5.5 Save Data Values to a Text File

Writing table data into an ASCII file is nearly transparent. Select “Export data to Text File” from the Table menu, and the Save Current Data to Text File dialog box pops up for you to enter the name of the file. The data values of the current table will be written to the file. The data values are separated by the data delimiter specified by the user options. The text file does not contain any datatype and dataspace information..

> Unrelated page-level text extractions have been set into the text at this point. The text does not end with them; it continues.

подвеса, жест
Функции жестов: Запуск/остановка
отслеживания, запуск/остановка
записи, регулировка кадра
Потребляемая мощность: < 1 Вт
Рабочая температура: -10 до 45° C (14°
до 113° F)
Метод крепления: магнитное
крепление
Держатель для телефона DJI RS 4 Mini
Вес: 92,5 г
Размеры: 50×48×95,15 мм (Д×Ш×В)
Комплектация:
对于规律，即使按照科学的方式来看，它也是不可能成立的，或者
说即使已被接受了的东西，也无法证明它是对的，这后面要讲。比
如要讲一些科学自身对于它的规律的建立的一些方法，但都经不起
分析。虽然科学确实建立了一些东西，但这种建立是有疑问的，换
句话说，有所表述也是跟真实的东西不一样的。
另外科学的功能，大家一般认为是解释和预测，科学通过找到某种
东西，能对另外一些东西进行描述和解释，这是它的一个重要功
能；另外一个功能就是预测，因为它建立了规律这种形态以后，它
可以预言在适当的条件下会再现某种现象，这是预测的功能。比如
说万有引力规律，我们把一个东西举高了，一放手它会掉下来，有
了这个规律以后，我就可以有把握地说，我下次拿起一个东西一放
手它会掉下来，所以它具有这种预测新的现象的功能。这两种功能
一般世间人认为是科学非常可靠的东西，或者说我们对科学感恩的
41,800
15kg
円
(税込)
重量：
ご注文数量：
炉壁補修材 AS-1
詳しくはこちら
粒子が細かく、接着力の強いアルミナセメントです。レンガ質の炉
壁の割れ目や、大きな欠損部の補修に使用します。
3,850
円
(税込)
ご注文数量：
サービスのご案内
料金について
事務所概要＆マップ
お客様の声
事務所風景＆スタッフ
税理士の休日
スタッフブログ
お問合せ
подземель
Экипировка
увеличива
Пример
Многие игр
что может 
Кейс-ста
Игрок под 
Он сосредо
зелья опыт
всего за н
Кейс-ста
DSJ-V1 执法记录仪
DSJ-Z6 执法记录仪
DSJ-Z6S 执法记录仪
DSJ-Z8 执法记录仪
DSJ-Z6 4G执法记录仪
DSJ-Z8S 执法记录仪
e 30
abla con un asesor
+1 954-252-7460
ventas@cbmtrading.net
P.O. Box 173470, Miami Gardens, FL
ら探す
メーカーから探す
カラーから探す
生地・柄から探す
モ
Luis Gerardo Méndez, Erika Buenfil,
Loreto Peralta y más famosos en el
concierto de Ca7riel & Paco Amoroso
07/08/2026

Save current data to text file

5.6 Import Data from a Text File

You can fill the table cells directly from a text file. Choose the “Import Data From Text File” command from the Table menu and select the text file to import. The data values must be separated by a space or the delimiter specified in “User Options”. The cells of the table are filled row by row starting with the selected cell. The line breaks in the text file are not important. For example,

10 11 12 13 14 15
16 17 18 19 20 21

and

10 11 12 13
14 15 16 17
18 19
20 21

are the same.

5.7 Dataset storing references

A dataset can store reference values of other datasets in the same file.

5.7.1 Dataset Storing Object References

A dataset can store object references of other datasets. You can open a dataset containing object references. You can then right click on any value in the dataset and it will give two options, to either open as a table or an image.


Dataset storing object references

If opened as a table, then the dataset of reference value “7428” is opened as shown below.


Dataset pointed by object reference

5.7.2 Dataset Storing Dataset Region References

A dataset can store dataset region reference values. You can right click on any value to either show the dataset as a table or an image.


Dataset pointed by region reference

5.8 Save Data Values to a Binary File

The table data can be written to a binary file. Select “Export Data to Binary File” from the Table menu. Select the order in which you want the bytes to be. The Save Current Data to Binary File dialog box pops up for you to enter the name of the file. The data values of the current table will be written to the file. The binary file does not contain any datatype and dataspace information. Currently, only the entire contents of the table are written to a binary file..


Save current data to binary file

5.9 Import Data from a Binary File

You can fill the table directly from a binary file. Choose the “Import Data From Binary File” command from the Table menu and select the byte order. It is assumed that the user should know the data type in the binary file and the byte order. Select the binary file to import. The cells of the table are filled with the corresponding values.